Since the data can grow like 15 MB * 60 sec * 60 min = 54000MB/h I need almost 50 GB space to keep the data and make the operations fast enough for both the writer and the readers. Bu the thing is we cannot keep that size data on cache or RAM so it must be in a Hard drive like SSD (HDD would be too slow for that kind of operation)

Up to now what I’ve been thinking is, to make a circular buffer (since I can calculate the max size) directly implemented to an SSD, which I couldn’t find a suitable example up to now and I don’t know if it is possible or not either, or to implement some kind of mapping mechanism that one circular array will be available in the RAM that just keeps the timestamps of the data and physical address of the memory for searching the data which is available on the hard drive.

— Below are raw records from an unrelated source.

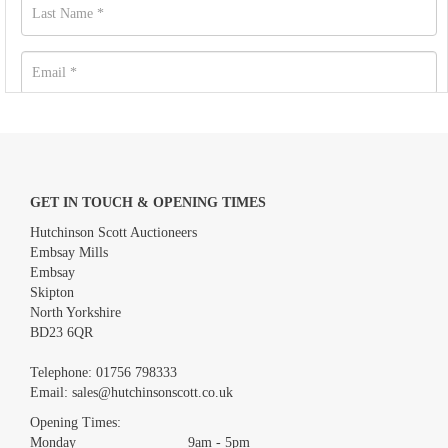
GET IN TOUCH & OPENING TIMES
Hutchinson Scott Auctioneers
Embsay Mills
Embsay
Skipton
North Yorkshire
BD23 6QR
Images *
Telephone:
01756 798333
Email:
sales@hutchinsonscott.co.uk
Drag and drop .jpg images here to upload, or click here to
Opening Times:
select images.
Monday 9am - 5pm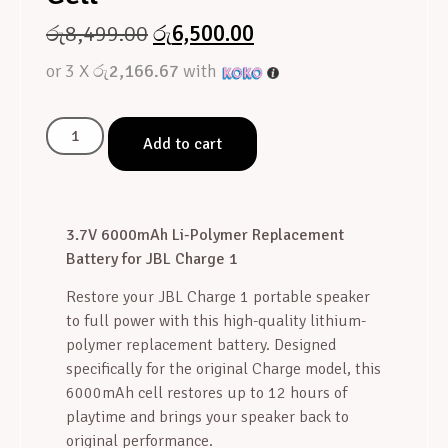
රු
8,499.00
රු
6,500.00
or 3 X
රු2,166.67
with
Add to cart
3.7V 6000mAh Li-Polymer Replacement
Battery for JBL Charge 1
Restore your JBL Charge 1 portable speaker
to full power with this high-quality lithium-
polymer replacement battery. Designed
specifically for the original Charge model, this
6000mAh cell restores up to 12 hours of
playtime and brings your speaker back to
original performance.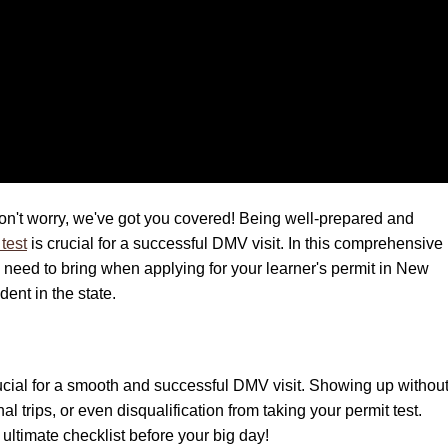
on't worry, we've got you covered! Being well-prepared and
test
is crucial for a successful DMV visit. In this comprehensive
u need to bring when applying for your learner's permit in New
ent in the state.
ucial for a smooth and successful DMV visit. Showing up withou
 trips, or even disqualification from taking your permit test.
ltimate checklist before your big day!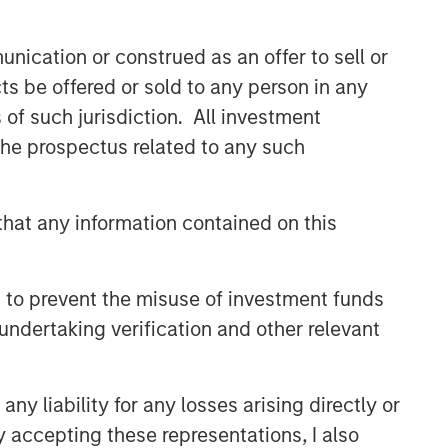
nication or construed as an offer to sell or
ts be offered or sold to any person in any
s of such jurisdiction. All investment
 the prospectus related to any such
hat any information contained on this
Emerging Markets Equity Team
The Emerging Markets Equity team
 to prevent the misuse of investment funds
combines deep expertise and local
undertaking verification and other relevant
presence in global markets with an
integrated top-down and bottom-up
investment approach to invest in core
and growth-oriented portfolios across
y liability for any losses arising directly or
non-U.S. markets.
y accepting these representations, I also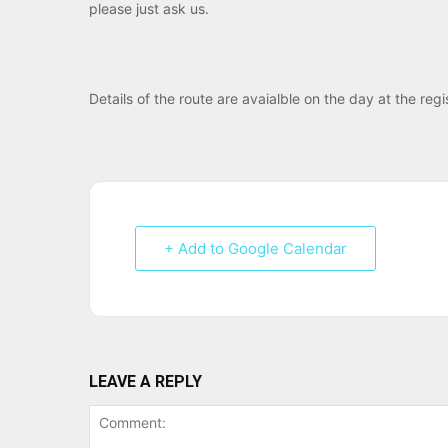
please just ask us.
Details of the route are avaialble on the day at the reg
+ Add to Google Calendar
LEAVE A REPLY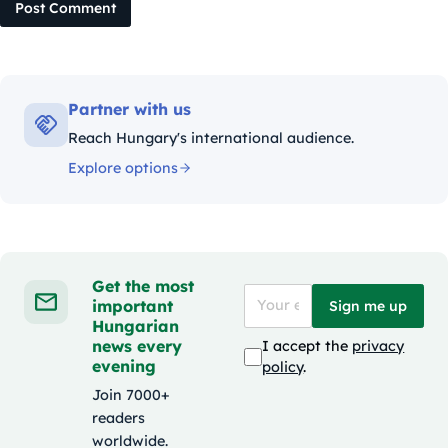
Post Comment
Partner with us
Reach Hungary's international audience.
Explore options
Get the most
important
Sign me up
Hungarian
news every
I accept the
privacy
evening
policy
.
Join 7000+
readers
worldwide.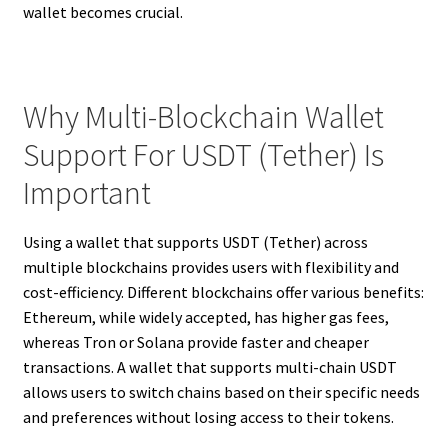
wallet becomes crucial.
Why Multi-Blockchain Wallet
Support For USDT (Tether) Is
Important
Using a wallet that supports USDT (Tether) across
multiple blockchains provides users with flexibility and
cost-efficiency. Different blockchains offer various benefits:
Ethereum, while widely accepted, has higher gas fees,
whereas Tron or Solana provide faster and cheaper
transactions. A wallet that supports multi-chain USDT
allows users to switch chains based on their specific needs
and preferences without losing access to their tokens.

So at least the search operations would be faster I guess.

Since any kind of lock, mutex or semaphore will slow down the operations (especially write is critical we cannot loose data because of any read operation) I don’t want to use them. I know there are some shared locks available but I think again they have some drawbacks. Is there any way/idea to implement such kind of system with lock free, wait free and thread safe as well? Any Data structure (container), pattern, example code/project or other kind of suggestions will be highly appreciated, thank you…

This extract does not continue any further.